An OAuth client generates a Client ID that developers can use for the clientIds in the framework.js file. For more information, see clientIds in the Developer Center.

  1. Click Admin.
  2. Under Integrations, click OAuth.
  3. Click Add client. The Client Details tab appears.

    Client Details tab for OAuth client

  4. Set App Name to a descriptive name of the app.

    App Name is the name shown when someone authorizes this OAuth client. For more information, see Authorize an OAuth client.

  5. (Optional) Type a brief description of the app in the Description box.
  6. Set the duration of time until tokens created with this client expire.

    Accept the default duration, or enter a value between 300 and 172800 seconds. This duration sets the lifetime of the token to a maximum of two days or less.

    Tip: Genesys recommends that you set the token duration to 18 hours (64800 seconds). This duration generally causes the token to expire outside of an agent’s normal workday.

  7. Under Grant Types, select Implicit Grant (Browser).

    For more information, see Authorization and Grant – Implicit in the Developer Center.

  8. Under Authorized redirect URIs, add https://apps.mypurecloud.com/crm/index.html.

    Notes:
    • If you set dedicatedLoginWindow to true in your framework.js file, also add https://apps.mypurecloud.com/crm/authWindow.html under Authorized redirect URIs. For more information, see dedicatedLoginWindow under settings in the Developer Center.
    • After Genesys publishes your public deployment, Genesys will provide you with a new URI to use.
  9. Under Scope, add all required scopes. You can also add additional scopes.

    For a list of required scopes, see Administrator requirements for the Genesys Cloud embedded clients. For information about scopes, see OAuth Scopes in the Developer Center.

  10. Click Save.

    Genesys Cloud creates a Client ID and a Client Secret.

  11. Give the developers the Client ID.

    The developers must add the Client ID to clientIds in the framework.js file. For more information, see clientIds in the Developer Center.

For more information about the integration, see About Genesys Cloud Embeddable Framework.

Prerequisites
  • OAuth > Client > Add permission
  • SCIM Integration role assigned to your user

    If SCIM Integration does not appear, restore default roles to your Genesys Cloud organization. Use API Explorer to make an API call to POST /api/v2/authorization/roles/default. For more information, see Developer tools quick start in the Developer Center. To access API Explorer, go to https://developer.mypurecloud.com/developer-tools/#/api-explorer.

To use Genesys Cloud SCIM (Identity Management), create a Genesys Cloud OAuth client. The OAuth client generates a Client ID and Client Secret that you add to your identity management system.

  1. Click Admin.
  2. Under Integrations, click OAuth.
  3. Click Add client. The Client Details tab appears.
  4. Set App Name to a descriptive name of the app.

    App Name is the name shown when someone authorizes this OAuth client. For more information, see Authorize an OAuth client.

  5. (Optional) Type a brief description of the app in the Description box.
  6. Set Token Duration

    Token Duration is the duration of time until tokens created with this client expire. Accept the default duration of 86,400, or enter a value between 300 and 38,880,000 seconds. This sets the lifetime of the token to a maximum of 450 days.

    Note: You can only set the maximum to 38,880,000 seconds if you use the SCIM Integration role or a custom role that has the exact same permissions.

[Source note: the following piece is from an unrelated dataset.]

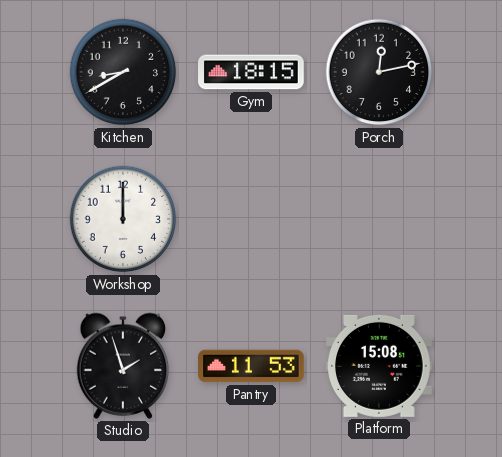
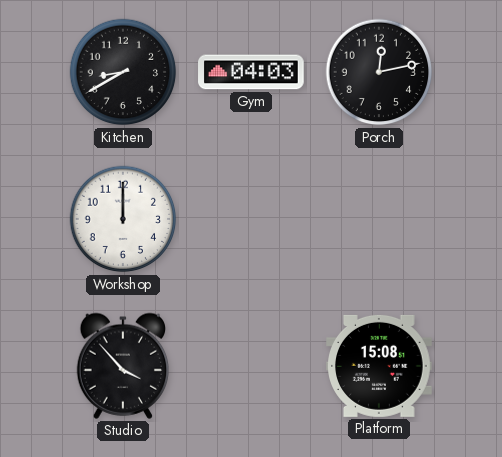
Gym: 18:15 -> 04:03
Studio: 1:57 -> 3:53
Pantry: 11:53 -> none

  7. Under Grant Types, select Client Credentials.
  8. Click the Roles tab and assign the SCIM Integration role. 
    Important:
    • To grant this role to your OAuth client, you must have this role assigned to your profile.
    • Do not assign other roles to your OAuth client or other permissions to the SCIM Integration role. If you do assign other roles or permissions, Token Duration that you set in step 6 reverts to the default of 86,400 seconds.

  9. Click Save.

    Genesys Cloud creates a Client ID and a Client Secret. Use these identifiers in the configuration of your identity management system.

For information about Genesys Cloud SCIM (Identity Management), see About Genesys Cloud SCIM (Identity Management) and Genesys Cloud SCIM (Identity Management) overview (Developer Center).